┌──

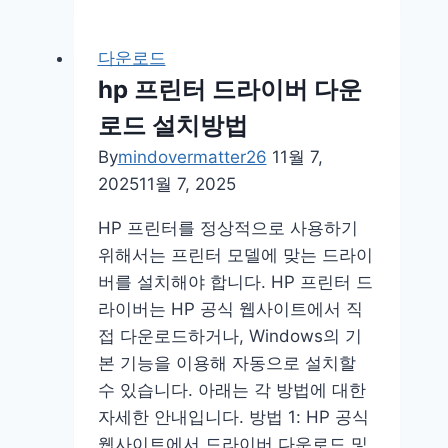
공
항
다운로드
리
hp 프린터 드라이버 다운
무
로드 설치방법
진
예
By
mindovermatter26
11월 7,
약
2025
11월 7, 2025
어
HP 프린터를 정상적으로 사용하기
플
위해서는 프린터 모델에 맞는 드라이
사
버를 설치해야 합니다. HP 프린터 드
이
라이버는 HP 공식 웹사이트에서 직
트
접 다운로드하거나, Windows의 기
방
본 기능을 이용해 자동으로 설치할
법
수 있습니다. 아래는 각 방법에 대한
자세한 안내입니다. 방법 1: HP 공식
웹사이트에서 드라이버 다운로드 및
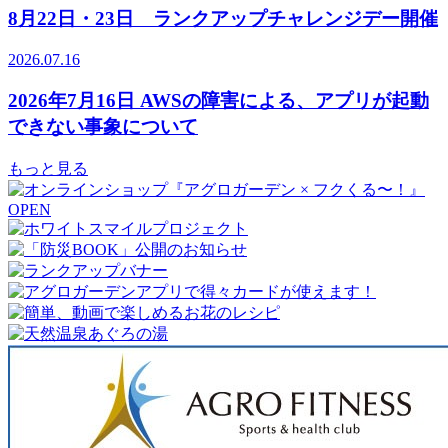
8月22日・23日 ランクアップチャレンジデー開催
2026.07.16
2026年7月16日 AWSの障害による、アプリが起動
できない事象について
もっと見る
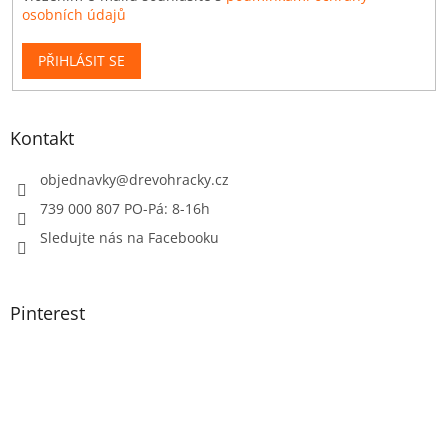
osobních údajů
PŘIHLÁSIT SE
Kontakt
objednavky
@
drevohracky.cz
739 000 807 PO-Pá: 8-16h
Sledujte nás na Facebooku
Pinterest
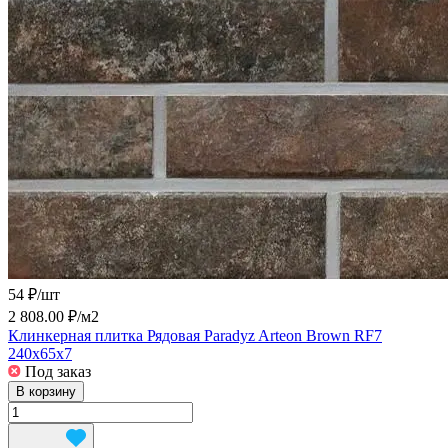
54 ₽/
шт
2 808.00 ₽/
м2
Клинкерная плитка Рядовая Paradyz Arteon Brown RF7
240x65x7
Под заказ
В корзину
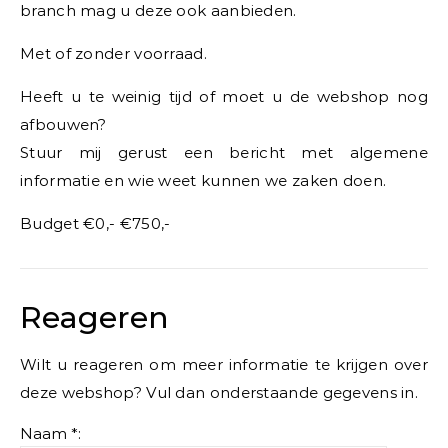
branch mag u deze ook aanbieden.
Met of zonder voorraad.
Heeft u te weinig tijd of moet u de webshop nog
afbouwen?
Stuur mij gerust een bericht met algemene
informatie en wie weet kunnen we zaken doen.
Budget €0,- €750,-
Reageren
Wilt u reageren om meer informatie te krijgen over
deze webshop? Vul dan onderstaande gegevens in.
Naam *:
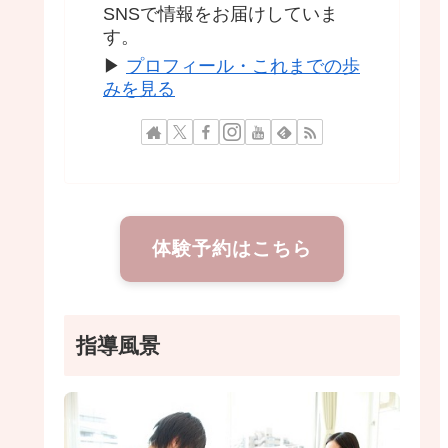
SNSで情報をお届けしていま
す。
▶
プロフィール・これまでの歩
みを見る
体験予約はこちら
指導風景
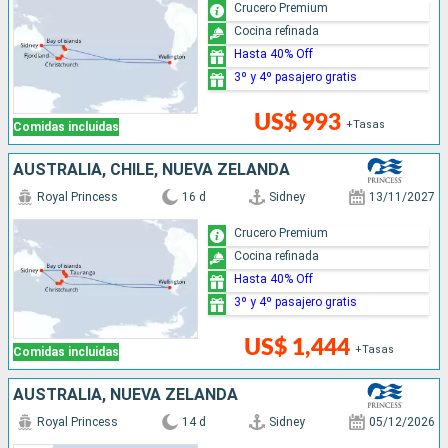
Crucero Premium
Cocina refinada
Hasta 40% Off
3º y 4º pasajero gratis
US$ 993
+Tasas
Comidas incluidas
AUSTRALIA, CHILE, NUEVA ZELANDA
Royal Princess
16 d
Sidney
13/11/2027
Crucero Premium
Cocina refinada
Hasta 40% Off
3º y 4º pasajero gratis
US$ 1,444
+Tasas
Comidas incluidas
AUSTRALIA, NUEVA ZELANDA
Royal Princess
14 d
Sidney
05/12/2026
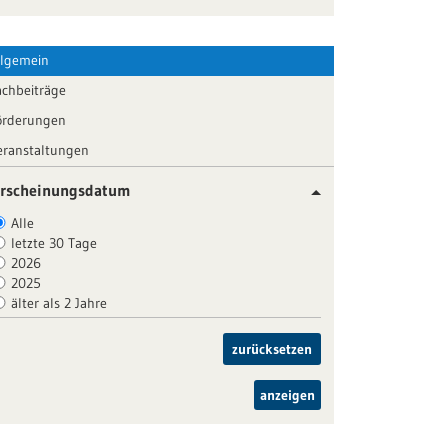
llgemein
achbeiträge
örderungen
eranstaltungen
rscheinungsdatum
Alle
letzte 30 Tage
2026
2025
älter als 2 Jahre
zurücksetzen
anzeigen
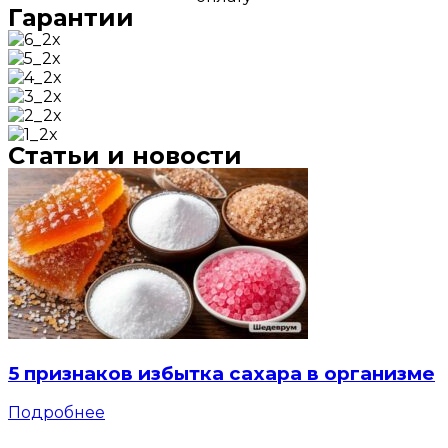
Гарантии
Статьи и новости
5 признаков избытка сахара в организме
Подробнее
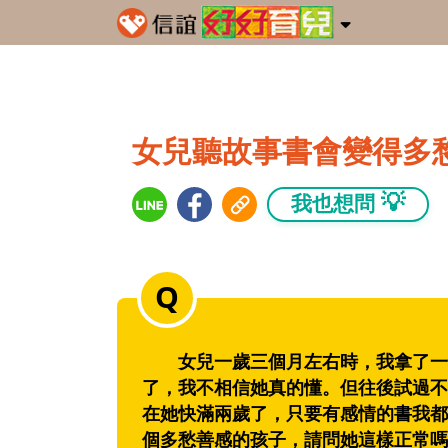
女兒聽故事書會變得多
💡
我也想問
女兒一歲三個月左右時，我拿了一本
了，我不相信她真的懂。但往後試過不
在她快滿兩歲了，只要有感情的書我都
個多愁善感的孩子，請問她這樣正常嗎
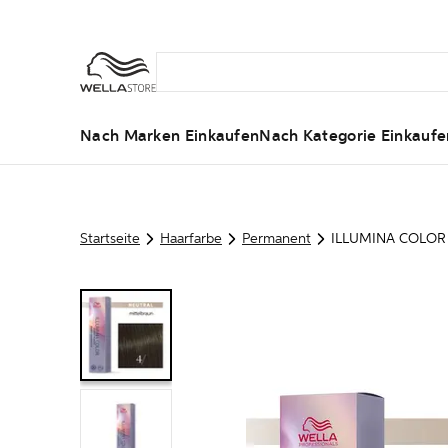
Nach Marken Einkaufen
Nach Kategorie Einkaufe
Startseite
Haarfarbe
Permanent
ILLUMINA COLOR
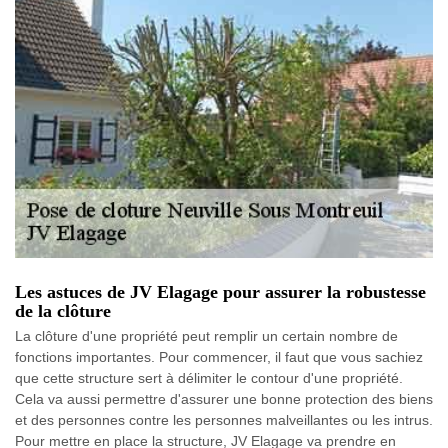
Les astuces de JV Elagage pour assurer la robustesse
de la clôture
La clôture d'une propriété peut remplir un certain nombre de
fonctions importantes. Pour commencer, il faut que vous sachiez
que cette structure sert à délimiter le contour d'une propriété.
Cela va aussi permettre d'assurer une bonne protection des biens
et des personnes contre les personnes malveillantes ou les intrus.
Pour mettre en place la structure, JV Elagage va prendre en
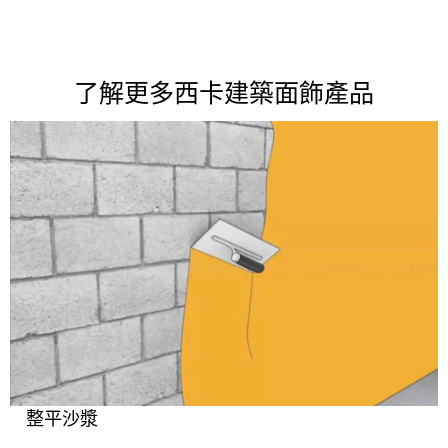
了解更多西卡建築面飾產品
整平沙漿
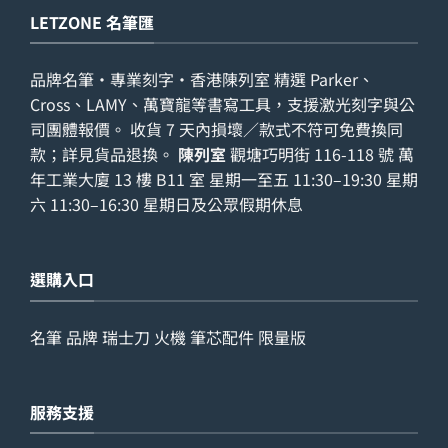
LETZONE 名筆匯
品牌名筆・專業刻字・香港陳列室 精選 Parker、
Cross、LAMY、萬寶龍等書寫工具，支援激光刻字與公
司團體報價。 收貨 7 天內損壞／款式不符可免費換同
款；詳見
貨品退換
。
陳列室
觀塘巧明街 116-118 號 萬
年工業大廈 13 樓 B11 室 星期一至五 11:30–19:30 星期
六 11:30–16:30 星期日及公眾假期休息
選購入口
名筆
品牌
瑞士刀
火機
筆芯配件
限量版
服務支援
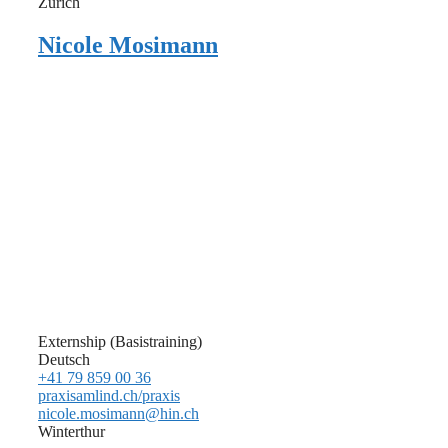
Zürich
Nicole Mosimann
Externship (Basistraining)
Deutsch
+41 79 859 00 36
praxisamlind.ch/praxis
nicole.mosimann@hin.ch
Winterthur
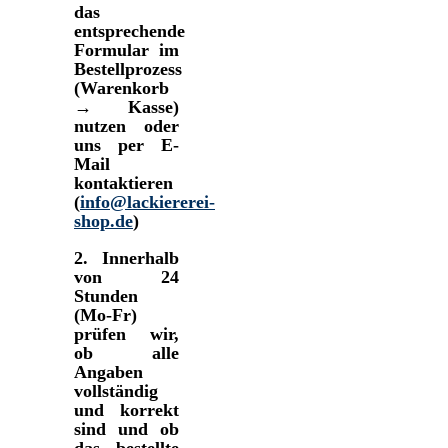
das
entsprechende
Formular im
Bestellprozess
(Warenkorb
→ Kasse)
nutzen oder
uns per E-
Mail
kontaktieren
(
info@lackiererei-
shop.de
)
2.
Innerhalb
von 24
Stunden
(Mo-Fr)
prüfen wir,
ob alle
Angaben
vollständig
und korrekt
sind und ob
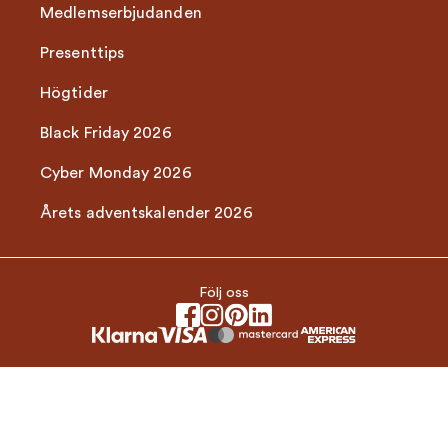
Medlemserbjudanden
Presenttips
Högtider
Black Friday 2026
Cyber Monday 2026
Årets adventskalender 2026
Följ oss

└──

Exercise requirements
Set down word for word the lines above from the one with "Pour mettre en" up to and including the one with "Externship (Basistraining)". Omit every picture.

Your solution
Pour mettre en place la structure, JV Elagage va prendre en
了解更多西卡建築面飾產品
整平沙漿
LETZONE 名筆匯
品牌名筆・專業刻字・香港陳列室 精選 Parker、
Cross、LAMY、萬寶龍等書寫工具，支援激光刻字與公
司團體報價。 收貨 7 天內損壞／款式不符可免費換同
款；詳見
貨品退換
。
陳列室
觀塘巧明街 116-118 號 萬
年工業大廈 13 樓 B11 室 星期一至五 11:30–19:30 星期
六 11:30–16:30 星期日及公眾假期休息
選購入口
名筆
品牌
瑞士刀
火機
筆芯配件
限量版
服務支援
Zürich
Nicole Mosimann
Externship (Basistraining)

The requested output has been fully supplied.